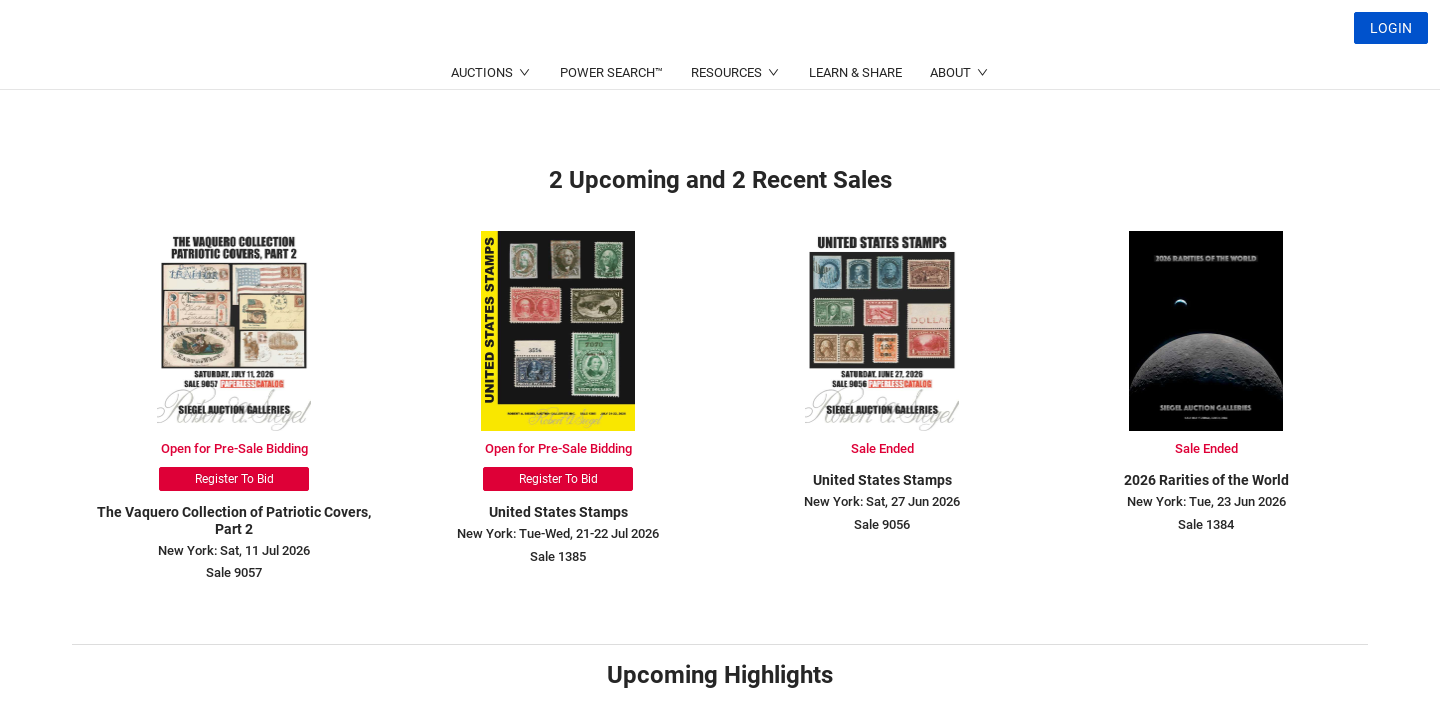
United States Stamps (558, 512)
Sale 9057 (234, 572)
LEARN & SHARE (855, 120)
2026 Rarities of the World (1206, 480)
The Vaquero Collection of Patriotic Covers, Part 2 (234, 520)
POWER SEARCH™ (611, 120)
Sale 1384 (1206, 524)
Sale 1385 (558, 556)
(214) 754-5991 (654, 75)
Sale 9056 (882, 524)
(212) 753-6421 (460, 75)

────

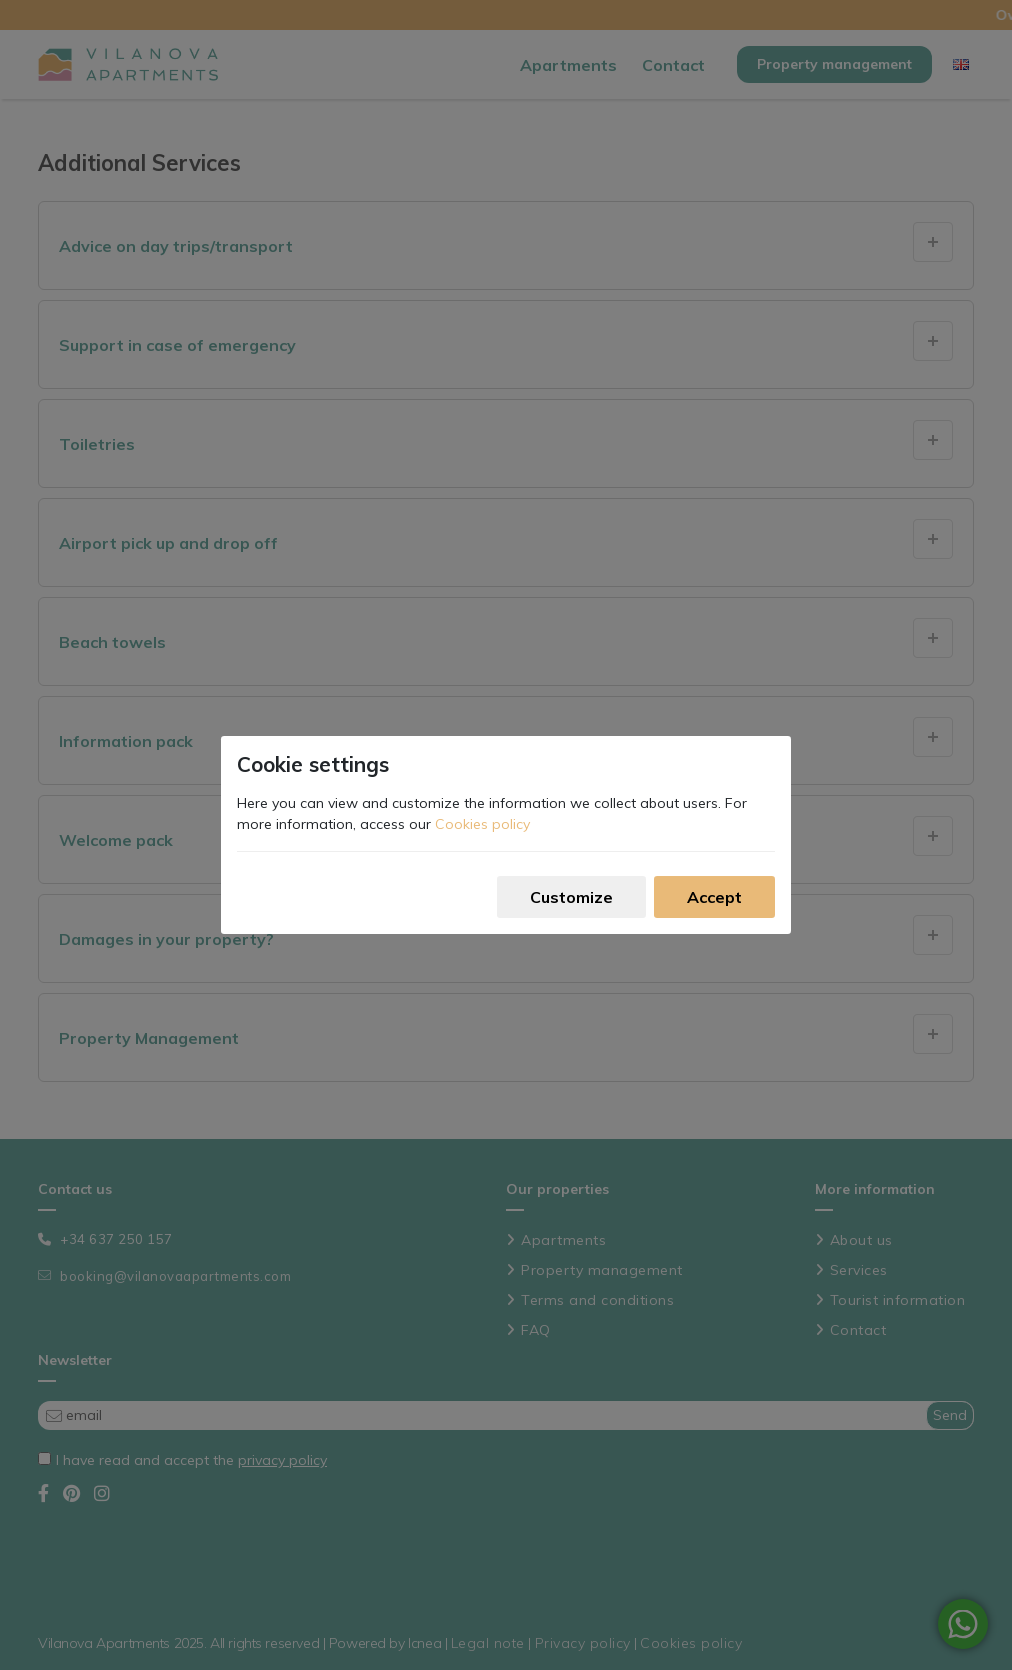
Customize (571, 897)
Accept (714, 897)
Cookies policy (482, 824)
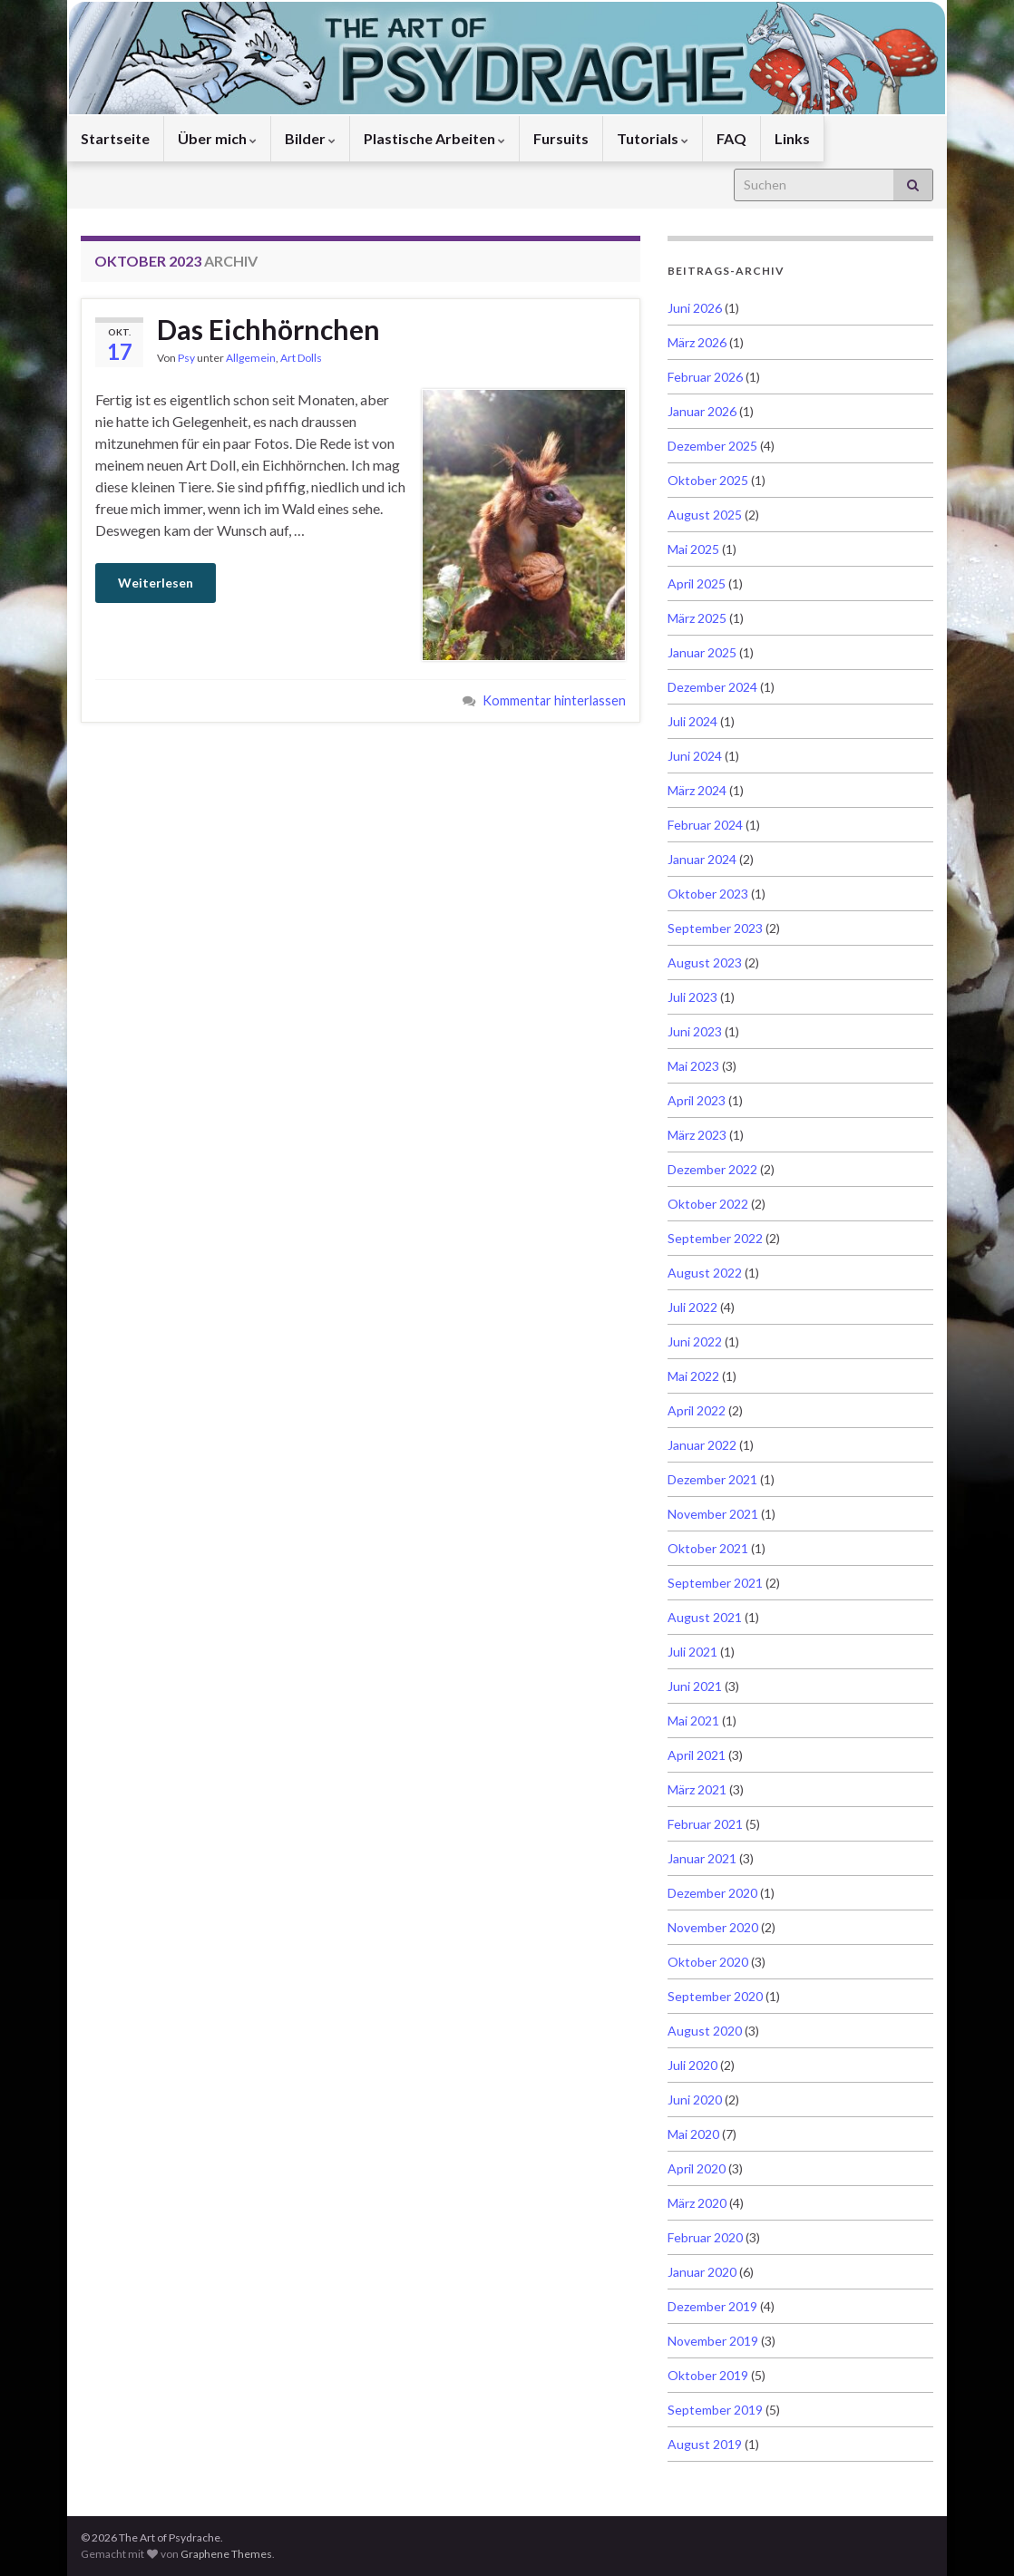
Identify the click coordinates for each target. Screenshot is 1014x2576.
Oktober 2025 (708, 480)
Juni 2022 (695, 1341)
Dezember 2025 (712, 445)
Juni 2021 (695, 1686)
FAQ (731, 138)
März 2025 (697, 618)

────

Starting at the line above with "Accept (714, 897)", output every line exactly up to and including the line with "März 2025 (697, 618)", but none of the pictures.

Accept (714, 897)
Cookies policy (482, 824)
Identify the click coordinates for each target. Screenshot is 1014x2576.
Oktober 2025 (708, 480)
Juni 2022 (695, 1341)
Dezember 2025 (712, 445)
Juni 2021 (695, 1686)
FAQ (731, 138)
März 2025 (697, 618)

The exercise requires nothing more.